Magma are a beast live. Magma are this enormous, absurd but deeply controlled monster. The reason that these recordings from the Olympia theatre in Paris in 1980 are so powerful is that Christian Vander’s vision as a composer holds the whole together. Their US/UK counterparts, and indeed their counterparts from Germany, had spun out of control years ago and at best were reconstructing themselves as slick pop machines. Slick pop machines are a good thing in their own way, but compared with oversized compositional visions, they are scuttling crabs that strut with cocaine-addled alimonies and big shoulder pads.

More than all of this: Retrospektïẁ allows Vander to correct the error of too many of the previous iterations of these definitive compositions. As I have observed elsewhere: the Zeuhl bassist is unlike any other sort of bassist. Perhaps it is their relationship as the other half of the rhythm section to Vander’s drumming. They are more important than the guitarist or the organist. Those come and go.

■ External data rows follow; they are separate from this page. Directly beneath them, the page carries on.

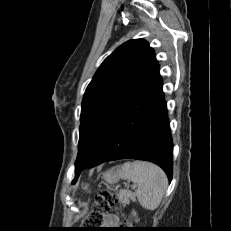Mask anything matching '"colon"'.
I'll use <instances>...</instances> for the list:
<instances>
[{
	"label": "colon",
	"mask_w": 231,
	"mask_h": 231,
	"mask_svg": "<svg viewBox=\"0 0 231 231\" xmlns=\"http://www.w3.org/2000/svg\"><path fill=\"white\" fill-rule=\"evenodd\" d=\"M119 204L117 195L110 190H102L95 199L93 209L85 218L84 223L90 227L101 226L104 223L105 216L112 208Z\"/></svg>",
	"instance_id": "5ec220e1"
}]
</instances>
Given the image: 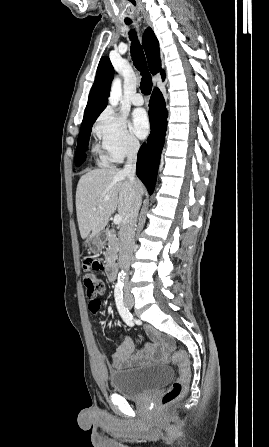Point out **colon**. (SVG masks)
<instances>
[{
	"label": "colon",
	"mask_w": 269,
	"mask_h": 447,
	"mask_svg": "<svg viewBox=\"0 0 269 447\" xmlns=\"http://www.w3.org/2000/svg\"><path fill=\"white\" fill-rule=\"evenodd\" d=\"M104 258L98 257L96 253H89L84 258V271H102ZM83 286L87 298H93L91 302L92 308H97L100 302L99 295L104 291V282L99 279L93 272H84ZM166 352L169 354V360L178 367V376L171 386L162 394L161 404L170 406L174 404L179 397L186 392L189 380L191 378V364L187 353L183 349L172 350V343H166Z\"/></svg>",
	"instance_id": "colon-1"
}]
</instances>
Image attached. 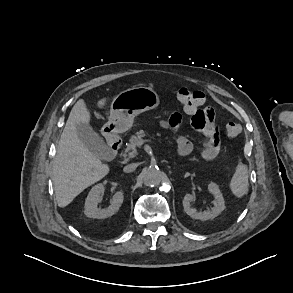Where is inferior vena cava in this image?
<instances>
[{"instance_id":"obj_1","label":"inferior vena cava","mask_w":293,"mask_h":293,"mask_svg":"<svg viewBox=\"0 0 293 293\" xmlns=\"http://www.w3.org/2000/svg\"><path fill=\"white\" fill-rule=\"evenodd\" d=\"M138 165L136 163L128 164L123 168L125 173L133 172Z\"/></svg>"}]
</instances>
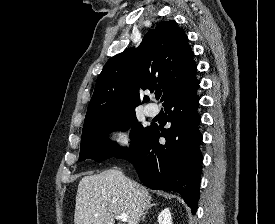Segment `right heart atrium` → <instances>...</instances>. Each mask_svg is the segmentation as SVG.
Segmentation results:
<instances>
[{
    "instance_id": "obj_1",
    "label": "right heart atrium",
    "mask_w": 275,
    "mask_h": 224,
    "mask_svg": "<svg viewBox=\"0 0 275 224\" xmlns=\"http://www.w3.org/2000/svg\"><path fill=\"white\" fill-rule=\"evenodd\" d=\"M111 139L116 145L120 147H125L128 145V137L125 131L122 129H117L111 133Z\"/></svg>"
}]
</instances>
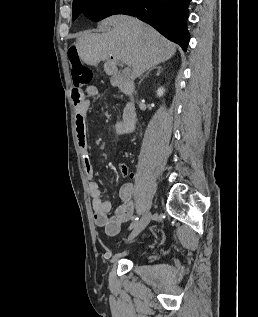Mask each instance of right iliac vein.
<instances>
[{
    "label": "right iliac vein",
    "instance_id": "obj_1",
    "mask_svg": "<svg viewBox=\"0 0 258 317\" xmlns=\"http://www.w3.org/2000/svg\"><path fill=\"white\" fill-rule=\"evenodd\" d=\"M153 213L150 210L145 211L144 215L142 216L141 220L136 224V226L134 227V229H132L131 231V235L129 236V242H132V240L134 239V237H138L139 233L142 232L143 227H145L148 223V221H150V218H152ZM133 236V237H132ZM128 241L124 242L125 244L129 243Z\"/></svg>",
    "mask_w": 258,
    "mask_h": 317
}]
</instances>
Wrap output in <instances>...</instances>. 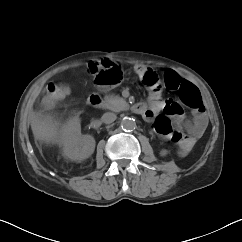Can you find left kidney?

The error that is corrected in these recordings is that Jannick Top is replaced in most cases by Bernard Paganotti. Sure, Top has a kind of orcish massiveness about him that those who mistake Magma for a metal band might admire, but listening to these performances one cannot help but admire the élan, the sheer joi de vivre of Paganotti’s playing. Because that’s how these recording trump their 1970s predecessors: they are intensely vibrant and full of colour.

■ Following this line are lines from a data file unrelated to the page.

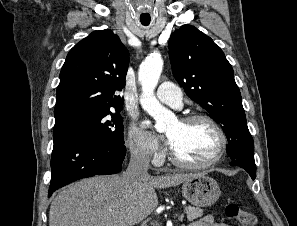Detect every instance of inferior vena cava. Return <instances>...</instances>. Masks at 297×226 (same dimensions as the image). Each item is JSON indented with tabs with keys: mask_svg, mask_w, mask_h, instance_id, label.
Returning <instances> with one entry per match:
<instances>
[{
	"mask_svg": "<svg viewBox=\"0 0 297 226\" xmlns=\"http://www.w3.org/2000/svg\"><path fill=\"white\" fill-rule=\"evenodd\" d=\"M150 163V153L145 148L131 152V158L126 172L123 174L129 183H138L147 178Z\"/></svg>",
	"mask_w": 297,
	"mask_h": 226,
	"instance_id": "obj_1",
	"label": "inferior vena cava"
}]
</instances>
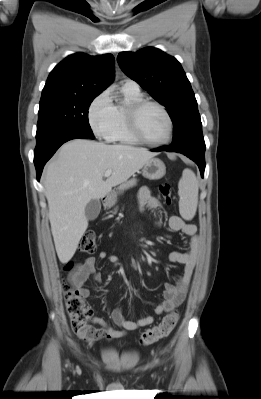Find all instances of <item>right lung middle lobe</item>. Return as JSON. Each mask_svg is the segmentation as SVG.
<instances>
[{"label":"right lung middle lobe","mask_w":261,"mask_h":399,"mask_svg":"<svg viewBox=\"0 0 261 399\" xmlns=\"http://www.w3.org/2000/svg\"><path fill=\"white\" fill-rule=\"evenodd\" d=\"M97 96H42L36 137L62 127L93 134L88 122V109Z\"/></svg>","instance_id":"dd1d6c3e"}]
</instances>
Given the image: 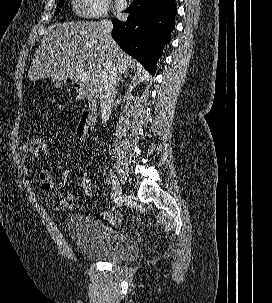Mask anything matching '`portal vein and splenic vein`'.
I'll list each match as a JSON object with an SVG mask.
<instances>
[{
    "label": "portal vein and splenic vein",
    "mask_w": 272,
    "mask_h": 303,
    "mask_svg": "<svg viewBox=\"0 0 272 303\" xmlns=\"http://www.w3.org/2000/svg\"><path fill=\"white\" fill-rule=\"evenodd\" d=\"M77 78L81 83H86L89 80L88 76L85 73H78Z\"/></svg>",
    "instance_id": "18ae733b"
}]
</instances>
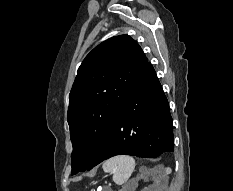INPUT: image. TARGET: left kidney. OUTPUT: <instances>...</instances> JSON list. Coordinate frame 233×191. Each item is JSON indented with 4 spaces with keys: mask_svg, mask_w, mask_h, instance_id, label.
Here are the masks:
<instances>
[{
    "mask_svg": "<svg viewBox=\"0 0 233 191\" xmlns=\"http://www.w3.org/2000/svg\"><path fill=\"white\" fill-rule=\"evenodd\" d=\"M151 176L154 177V179L156 181V184L152 185L150 187V190H148V191H160V189H159V185H160L159 177H160V175H157V174L154 175V174L151 173ZM140 178L147 179L148 176H140Z\"/></svg>",
    "mask_w": 233,
    "mask_h": 191,
    "instance_id": "left-kidney-1",
    "label": "left kidney"
}]
</instances>
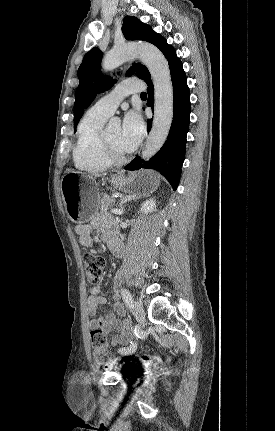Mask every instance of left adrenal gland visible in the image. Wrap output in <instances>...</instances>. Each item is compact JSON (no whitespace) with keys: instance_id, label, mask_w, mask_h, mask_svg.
I'll use <instances>...</instances> for the list:
<instances>
[{"instance_id":"left-adrenal-gland-1","label":"left adrenal gland","mask_w":275,"mask_h":431,"mask_svg":"<svg viewBox=\"0 0 275 431\" xmlns=\"http://www.w3.org/2000/svg\"><path fill=\"white\" fill-rule=\"evenodd\" d=\"M141 198V195L140 196H136V195H126V196H123V197H121V201H120V203H119V207H120V209L122 210V213H124V205L127 203V202H130V201H132V200H134V201H136L137 199H140Z\"/></svg>"}]
</instances>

So what does the Southern Lord triple vinyl bring to this that the Seventh Records CD won’t give you? You’ll get vinyl. If you like that sort of thing. You get an old three page comic by Gotlib from Fluide Glacial in 1978. Maybe Metal Hurlant and Moebius are more immediately relevant to how Magma felt about themselves but it’s kinda funny for five minutes.

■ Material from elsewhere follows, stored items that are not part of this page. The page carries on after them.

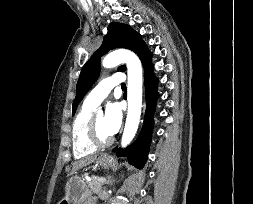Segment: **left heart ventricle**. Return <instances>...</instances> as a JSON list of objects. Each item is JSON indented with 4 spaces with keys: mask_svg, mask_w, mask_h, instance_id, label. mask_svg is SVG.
<instances>
[{
    "mask_svg": "<svg viewBox=\"0 0 253 204\" xmlns=\"http://www.w3.org/2000/svg\"><path fill=\"white\" fill-rule=\"evenodd\" d=\"M95 122H96L98 133L102 138H107L111 136L105 128V121H104L103 115H96Z\"/></svg>",
    "mask_w": 253,
    "mask_h": 204,
    "instance_id": "b2bd125f",
    "label": "left heart ventricle"
}]
</instances>
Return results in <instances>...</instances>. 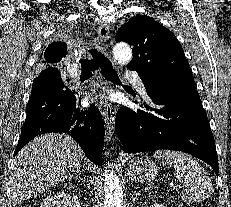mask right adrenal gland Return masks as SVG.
I'll return each instance as SVG.
<instances>
[{"label": "right adrenal gland", "mask_w": 231, "mask_h": 207, "mask_svg": "<svg viewBox=\"0 0 231 207\" xmlns=\"http://www.w3.org/2000/svg\"><path fill=\"white\" fill-rule=\"evenodd\" d=\"M75 176H76V179H77V178H80V168H78V169L76 170ZM81 180H82V178H81Z\"/></svg>", "instance_id": "right-adrenal-gland-1"}]
</instances>
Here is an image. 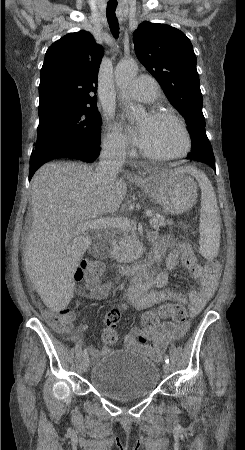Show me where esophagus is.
I'll return each instance as SVG.
<instances>
[{
	"label": "esophagus",
	"instance_id": "34e87169",
	"mask_svg": "<svg viewBox=\"0 0 245 450\" xmlns=\"http://www.w3.org/2000/svg\"><path fill=\"white\" fill-rule=\"evenodd\" d=\"M130 177H131V179H134V180L139 179V176H138L137 174H135V173H132V174L130 175Z\"/></svg>",
	"mask_w": 245,
	"mask_h": 450
}]
</instances>
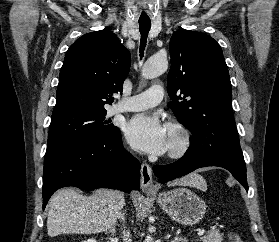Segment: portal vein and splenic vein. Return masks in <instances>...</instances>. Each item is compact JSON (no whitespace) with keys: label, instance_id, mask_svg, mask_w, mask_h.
Instances as JSON below:
<instances>
[{"label":"portal vein and splenic vein","instance_id":"portal-vein-and-splenic-vein-1","mask_svg":"<svg viewBox=\"0 0 279 242\" xmlns=\"http://www.w3.org/2000/svg\"><path fill=\"white\" fill-rule=\"evenodd\" d=\"M204 233H205V230L200 229L197 234H198V236H202V235H204Z\"/></svg>","mask_w":279,"mask_h":242}]
</instances>
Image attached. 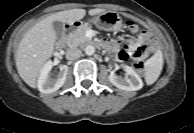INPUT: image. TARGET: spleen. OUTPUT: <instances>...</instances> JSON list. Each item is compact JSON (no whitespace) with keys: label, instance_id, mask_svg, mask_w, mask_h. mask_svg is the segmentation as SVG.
<instances>
[{"label":"spleen","instance_id":"3e777b00","mask_svg":"<svg viewBox=\"0 0 194 133\" xmlns=\"http://www.w3.org/2000/svg\"><path fill=\"white\" fill-rule=\"evenodd\" d=\"M163 68V54L160 50L149 58L145 63V82L152 85L160 76Z\"/></svg>","mask_w":194,"mask_h":133}]
</instances>
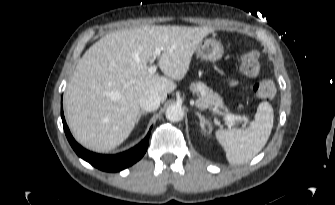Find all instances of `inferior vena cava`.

You get fresh artwork from Eva Nahon, which resembles the sort of thing that we saw on the Köhntarkösz sleeve in 1974. It’s magma, isn’t it? It’s not terribly imaginative and it doesn’t really capture what is fundamental about these recordings: how colourful, full of life and un-doomy they are. They’d work for some generic greatest hits sleeve, but for the 1980s Olympia shows they are really not suitable. Even the original cheesy RCA sleeves feel far more relevant and really no better that the Seventh Records minimal version of the covers, which is merely functional. But that’s just packaging. Who cares about that, right?

Brad Boatright‘s remastering job is an improvement,however. It’s punchy and gives some real dynamic depth, particularly to Vander’s drums, but also as the various voices and keys play out over the performance everything is given the space it needs to breathe.

When considering whether to purchase a copy of this limited edition, one should however compare it closely with the Seventh edition. Sure, you’ll get a punchier surface but in the middle of both “Theusz Hamthaak” and “Mekanik Destruktiw Kommandoh” the music fades out and you’ll need to turn over the vinyl. This is the same as the original RCA LP and brutalises the unity of Vander’s composition to the same extent, whereas the Seventh CD version maintains the integrity of the pieces.

And so we might wonder what this Southern Lord remastering is for. There will only be 1,500 copies of this set, so if that is the case, it is not to maintain the integrity of the Magma legacy: it is really just for a few vinyl fetishists to acquire an investment for the future. Whether Seventh Records eventually put out Boatright’s remastering in a form that does not molest the completeness of the pieces on I and II is a matter for them to decide.

These are the crown jewels of the Magma empire. If you want a relatively compact set of recordings that showcases what this band and this composer were capable of at the height of their powers — with Paganotti and Vander in their key positions to hold these powerful compositions together and a vibrant supporting cast of the best of what French jazz fusion had to offer during this period — you can’t do much better.